## AIM OF THE EXERCISE
Restate word for word every line from the one containing "François Fillon" to the last line of the records below.

[Collected data]
........

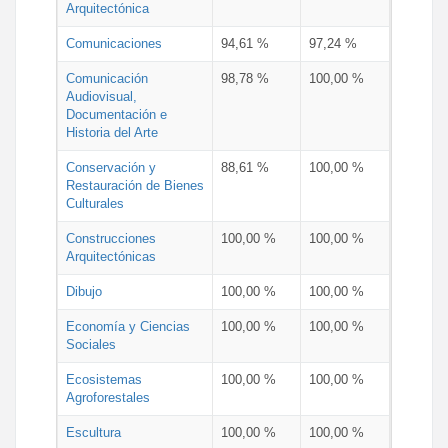
Arquitectónica
Comunicaciones
94,61 %
97,24 %
Comunicación
98,78 %
100,00 %
Audiovisual,
Documentación e
Historia del Arte
Conservación y
88,61 %
100,00 %
Restauración de Bienes
Culturales
Construcciones
100,00 %
100,00 %
Arquitectónicas
Dibujo
100,00 %
100,00 %
Economía y Ciencias
100,00 %
100,00 %
Sociales
Ecosistemas
100,00 %
100,00 %
Agroforestales
Escultura
100,00 %
100,00 %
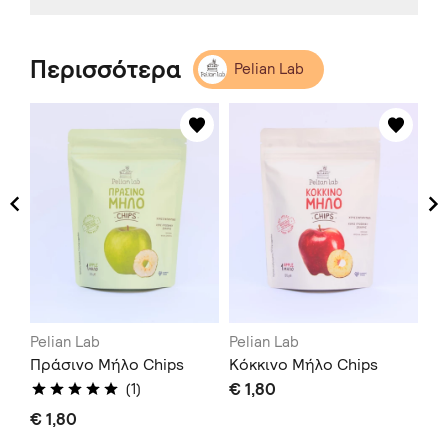
Περισσότερα
Pelian Lab
Pelian Lab
Pelian Lab
Pe
Πράσινο Μήλο Chips
Κόκκινο Μήλο Chips
Κί
€ 1,80
€ 
(1)
€ 1,80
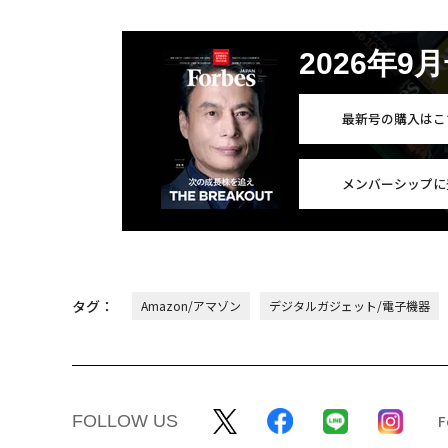
2026年9
最新号の購入はこ
メンバーシップに
タグ：
Amazon/アマゾン
デジタルガジェット/電子機器
FOLLOW US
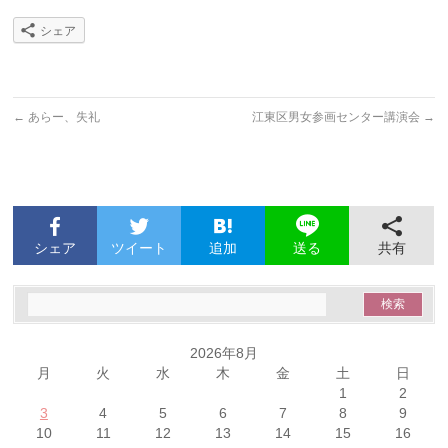
シェア
←
あらー、失礼
江東区男女参画センター講演会
→
シェア
ツイート
追加
共有
送る
2026年8月
月
火
水
木
金
土
日
1
2
3
4
5
6
7
8
9
10
11
12
13
14
15
16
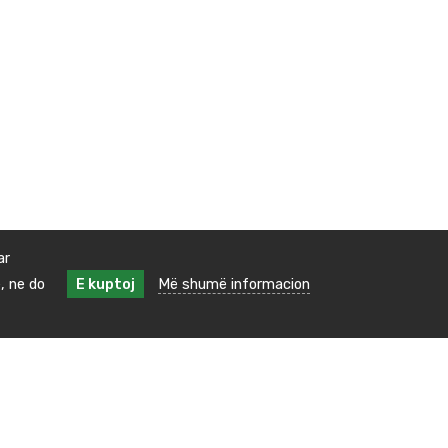
ar
, ne do
E kuptoj
Më shumë informacion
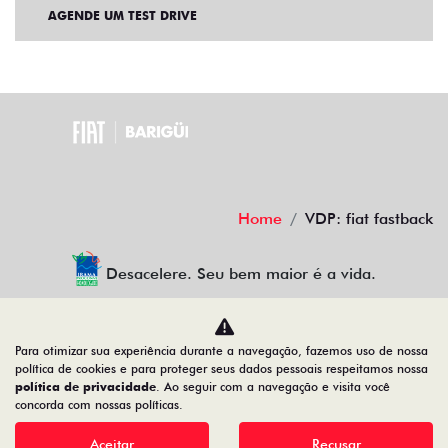
AGENDE UM TEST DRIVE
Home
VDP: fiat fastback
Desacelere. Seu bem maior é a vida.
Para otimizar sua experiência durante a navegação, fazemos uso de nossa
BARIGUI VEICULOS LTDA
política de cookies e para proteger seus dados pessoais respeitamos nossa
política de privacidade
. Ao seguir com a navegação e visita você
79.763.884/0009-43
concorda com nossas políticas.
Aceitar
Recusar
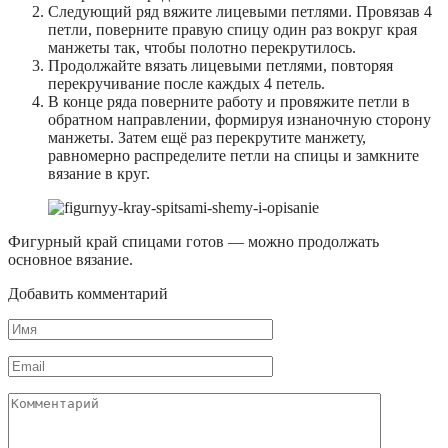
Следующий ряд вяжите лицевыми петлями. Провязав 4
петли, поверните правую спицу один раз вокруг края
манжеты так, чтобы полотно перекрутилось.
Продолжайте вязать лицевыми петлями, повторяя
перекручивание после каждых 4 петель.
В конце ряда поверните работу и провяжите петли в
обратном направлении, формируя изнаночную сторону
манжеты. Затем ещё раз перекрутите манжету,
равномерно распределите петли на спицы и замкните
вязание в круг.
Фигурный край спицами готов — можно продолжать
основное вязание.
Добавить комментарий
Имя
*
Email
*
Комментарий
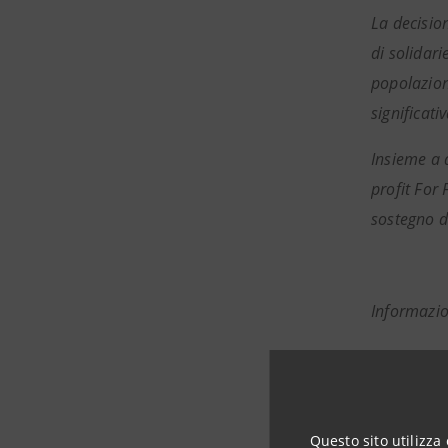
La decisio
di solidar
popolazion
significati
Insieme a 
profit For
sostegno d
Informazio
Intesa S
Media and 
Questo sito utilizza 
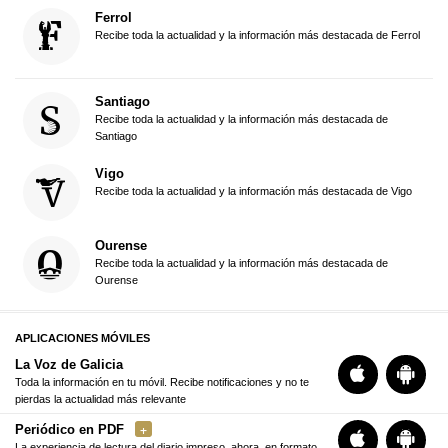
Ferrol
Recibe toda la actualidad y la información más destacada de Ferrol
Santiago
Recibe toda la actualidad y la información más destacada de
Santiago
Vigo
Recibe toda la actualidad y la información más destacada de Vigo
Ourense
Recibe toda la actualidad y la información más destacada de
Ourense
APLICACIONES MÓVILES
La Voz de Galicia
Toda la información en tu móvil. Recibe notificaciones y no te
pierdas la actualidad más relevante
Periódico en PDF
La experiencia de lectura del diario impreso, ahora, en formato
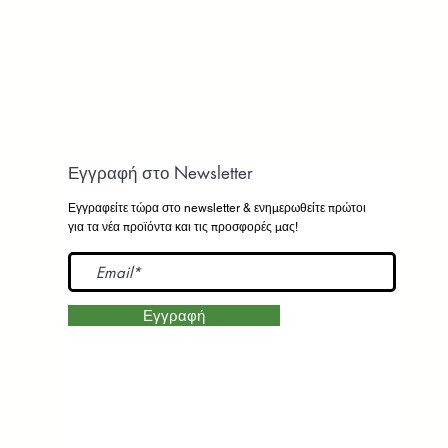
Εγγραφή στο Newsletter
Εγγραφείτε τώρα στο newsletter
& ενημερωθείτε πρώτοι
για τα νέα προϊόντα και τις προσφορές μας!
Εγγραφή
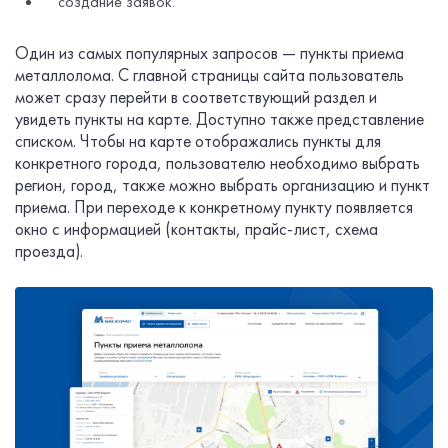
создание заявок.
Один из самых популярных запросов — пункты приема
металлолома. С главной страницы сайта пользователь
может сразу перейти в соответствующий раздел и
увидеть пункты на карте. Доступно также представление
списком. Чтобы на карте отображались пункты для
конкретного города, пользователю необходимо выбрать
регион, город, также можно выбрать организацию и пункт
приема. При переходе к конкретному пункту появляется
окно с информацией (контакты, прайс-лист, схема
проезда).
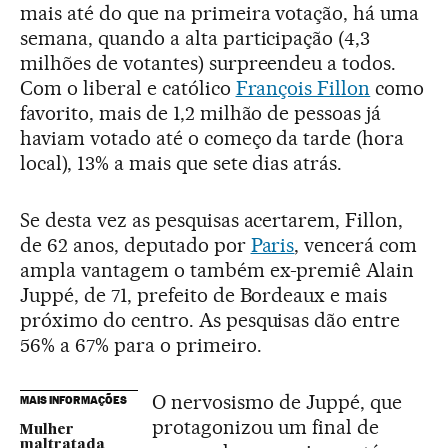
mais até do que na primeira votação, há uma
semana, quando a alta participação (4,3
milhões de votantes) surpreendeu a todos.
Com o liberal e católico
François Fillon
como
favorito, mais de 1,2 milhão de pessoas já
haviam votado até o começo da tarde (hora
local), 13% a mais que sete dias atrás.
Se desta vez as pesquisas acertarem, Fillon,
de 62 anos, deputado por
Paris
, vencerá com
ampla vantagem o também ex-premiê Alain
Juppé, de 71, prefeito de Bordeaux e mais
próximo do centro. As pesquisas dão entre
56% a 67% para o primeiro.
O nervosismo de Juppé, que
MAIS INFORMAÇÕES
protagonizou um final de
Mulher
maltratada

........

## EXERCISE SOLUTION
François Fillon
como
favorito, mais de 1,2 milhão de pessoas já
haviam votado até o começo da tarde (hora
local), 13% a mais que sete dias atrás.
Se desta vez as pesquisas acertarem, Fillon,
de 62 anos, deputado por
Paris
, vencerá com
ampla vantagem o também ex-premiê Alain
Juppé, de 71, prefeito de Bordeaux e mais
próximo do centro. As pesquisas dão entre
56% a 67% para o primeiro.
O nervosismo de Juppé, que
MAIS INFORMAÇÕES
protagonizou um final de
Mulher
maltratada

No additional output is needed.